- _Exercise_
Exact copy, pictures excluded: print the lines from the one with "Заказать звонок" through the final line of the records.

Records from a data collection
--- START ---

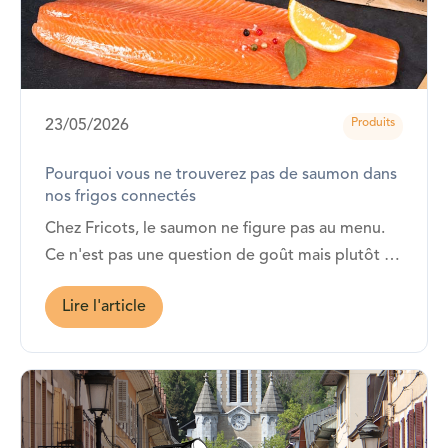
Produits
23/05/2026
Pourquoi vous ne trouverez pas de saumon dans
nos frigos connectés
Chez Fricots, le saumon ne figure pas au menu.
Ce n'est pas une question de goût mais plutôt de
cohérence avec ce que nous défendons depuis le
Lire l'article
début.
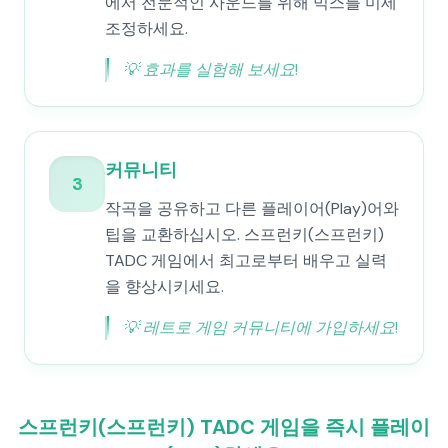
에서 전문적인 사운드를 위해 믹스를 미세
조정하세요.
💡
효과를 실험해 보세요!
커뮤니티
3
작곡을 공유하고 다른 플레이어(Play)어와
팁을 교환하십시오. 스프런키(스프런키)
TADC 게임에서 최고로부터 배우고 실력
을 향상시키세요.
💡
레트로 게임 커뮤니티에 가입하세요!
스프런키(스프런키) TADC 게임을 즉시 플레이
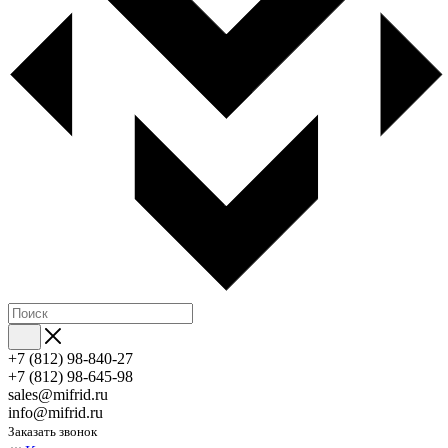
+7 (812) 98-840-27
+7 (812) 98-645-98
sales@mifrid.ru
info@mifrid.ru
Заказать звонок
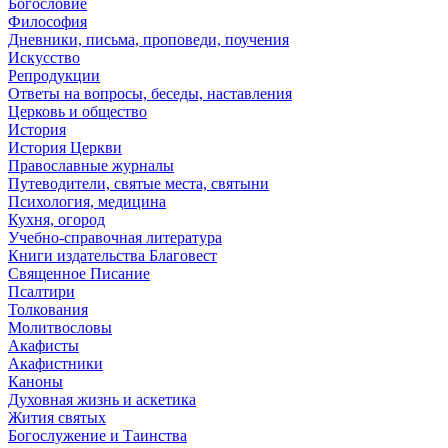
Богословие
Философия
Дневники, письма, проповеди, поучения
Искусство
Репродукции
Ответы на вопросы, беседы, наставления
Церковь и общество
История
История Церкви
Православные журналы
Путеводители, святые места, святыни
Психология, медицина
Кухня, огород
Учебно-справочная литература
Книги издательства Благовест
Священное Писание
Псалтири
Толкования
Молитвословы
Акафисты
Акафистники
Каноны
Духовная жизнь и аскетика
Жития святых
Богослужение и Таинства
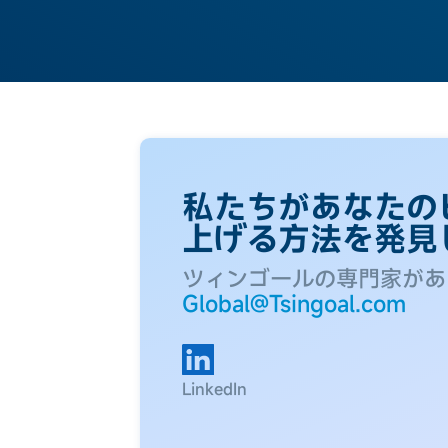
私たちがあなたの
上げる方法を発見
ツィンゴールの専門家があ
Global@Tsingoal.com
LinkedIn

--- END ---

- _Output_
Заказать звонок
Богословие
Философия
Дневники, письма, проповеди, поучения
Искусство
Репродукции
Ответы на вопросы, беседы, наставления
Церковь и общество
История
История Церкви
Православные журналы
Путеводители, святые места, святыни
Психология, медицина
Кухня, огород
Учебно-справочная литература
Книги издательства Благовест
Священное Писание
Псалтири
Толкования
Молитвословы
Акафисты
Акафистники
Каноны
Духовная жизнь и аскетика
Жития святых
Богослужение и Таинства
私たちがあなたの
上げる方法を発見
ツィンゴールの専門家があ
Global@Tsingoal.com
LinkedIn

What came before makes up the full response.